Supplemental Figure 1. Bioluminescence plots of individual animals following treatment with immune checkpoint blocking mAbs against (A) CTLA-4 and PD-1, (B) CTLA-4 and PD-L1, (C) PD-1 and PD-L1, and (D) PD-L1 and PD-L2. Each experiment includes 8 mice per cohort and also includes IgG controls.
Supplemental Figure 2. Immune cell infiltrates within intracranial GL261-luc2 tumor following treatment with isotype control IgG or combination therapy with CTLA-4 plus PD-1 mAb therapy. Mice were treated and cells prepared as in Figure 5 with leukocyte populations collected from brain tissue on Day 24. Gating strategies are indicated and numbers in the plot represent the percentage of positive cells within that panel. Representative contour plots are shown for the following live cell populations: activated NK cells (CD45+NK1.1+CD86+); MDSCs (CD45+CD11b+Gr-1+); exhausted T cells (CD45+CD3+PD-1+Tim3+); Tregs (CD45+CD3+CD4+FoxP3+); and CD8 effector (CD45+CD3+CD8+granzyme B+).
Supplemental Figure 3: Treatment antibody and detection antibody for PD-1 do not share same the epitope. 300.19 cells stably transfected to express PD-1 were incubated for 30 min. with increasing concentrations of unlabeled PD-1 treatment antibody (clone: 332.8H3), a different PD-1 antibody (clone: 332.5E12), or the IgG1 control antibody. PE-conjugated PD-1 detection antibody (clone: RMP1-30) or PE-conjugated isotype control was added, and cells were incubated for an additional 30 min., washed, and analyzed. Graph depicts mean fluorescent intensities (MFI) of PE-conjugated detection antibody.
Supplemental Figure 4. Representative immunohistochemistry results of intratumoral CD3+, CD4+ and CD8+ T cell infiltrates following immune checkpoint therapy with mAbs against CTLA-4, PD-1 and both CTLA-4 and PD-1.
Supplemental Figure 5. Immune cell infiltration within the draining cervical lymph node (cLN) of GL261-luc2 tumor-bearing mice following treatment with isotype control IgG or combination therapy with mAbs against CTLA-4 plus PD-1. Mice were treated and cells prepared as in Figure 5 with leukocyte populations collected from cLN tissue on Day 24. Gating strategies are indicated and numbers in the plot represent the percentage of positive cells within that panel. Representative contour plots are shown for the following live cell populations: activated NK cells (CD45+NK1.1+CD86+); MDSCs (CD45+CD11b+Gr-1+); exhausted T cells (CD45+CD3+PD-1+Tim3+); Tregs (CD45+CD3+CD4+FoxP3+); and CD8 effector (CD45+CD3+CD8+granzyme B+).
Supplemental Figure 6. Comparisons of chemokine expression levels in sera of mice treated with checkpoint blockade.
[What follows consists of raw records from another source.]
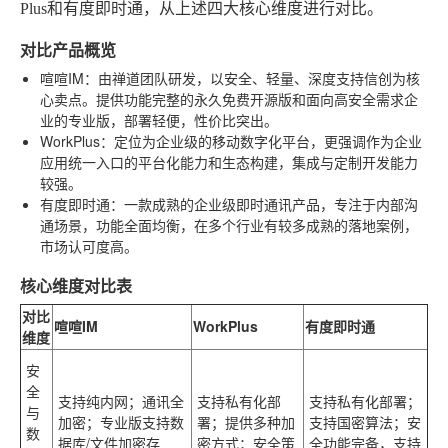
Plus和有度即时通，从上述四大核心维度进行对比。
对比产品概览
喧喧IM
：由禅道团队研发，以安全、轻量、深度支持信创为核
心卖点。提供功能完整的永久免费开源版和面向高安全需求企
业的专业版，部署轻便，性价比突出。
WorkPlus
：定位为企业级的移动数字化平台，更强调作为企业
应用统一入口的平台化能力和生态构建，集成与定制开发能力
较强。
有度即时通
：一款成熟的企业级即时通讯产品，专注于内部沟
通场景，功能全面均衡，在多个行业有较多成熟的落地案例，
市场认可度高。
核心维度对比表
对比
喧喧IM
WorkPlus
有度即时通
维度
安
全
支持纯内网；通讯全
支持私有化部
支持私有化部署；
与
加密；专业版支持数
署；提供多种加
支持国密算法；安
数
据库/文件加密存
密方式；安全策
全功能完备，支持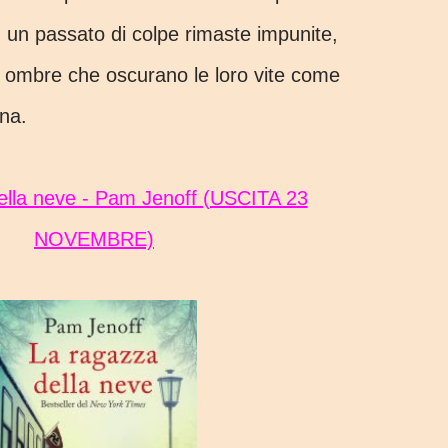
in un passato di colpe rimaste impunite,
di ombre che oscurano le loro vite come
una.
NOVEMBRE)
Tumor was established with advanced disease and treated as described in Figure 4 with isotype control IgG or blocking immune checkpoint mAbs against CTLA-4, PD-1 or the combination of CTLA-4 plus PD-1. Serum was prepared from whole blood on Day 24. The Mouse Chemokine Antibody Array (R&D Systems) was use to detect chemokine levels. Representative densitometry images for one mouse per treatment group and spots indicate chemokine protein levels and reference controls in duplicate (A). (see Supplemental Table 1 for list/location of chemokines) The mean pixel density of chemokines relative to respective reference spots for individually analyzed mice are presented as a box plot for each treatment group(B) (n=9). One-way ANOVA was used to determine statistical significance (*P<0.05; **P P<0.01; ***P<0.001)
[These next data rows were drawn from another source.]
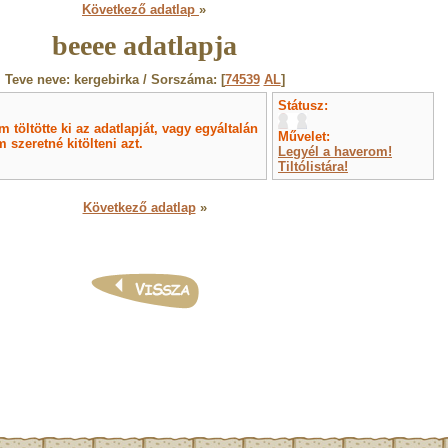
Következő adatlap
»
beeee adatlapja
Teve neve: kergebirka / Sorszáma: [
74539
AL
]
Státusz:
töltötte ki az adatlapját, vagy egyáltalán
Művelet:
 szeretné kitölteni azt.
Legyél a haverom!
Tiltólistára!
Következő adatlap
»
Supplemental Figure 7: Expression of checkpoint ligands and receptors on GL261-Luc cells in vitro. GL261-Luc cells were stained with fluorochrome-conjugated antibodies to PD-L1, PD-L2, PD-1, TIM-3, and CTLA-4 (red) or the corresponding IgG isotype control antibody (blue). Representative histograms show the mean fluorescent intensity of antibody staining.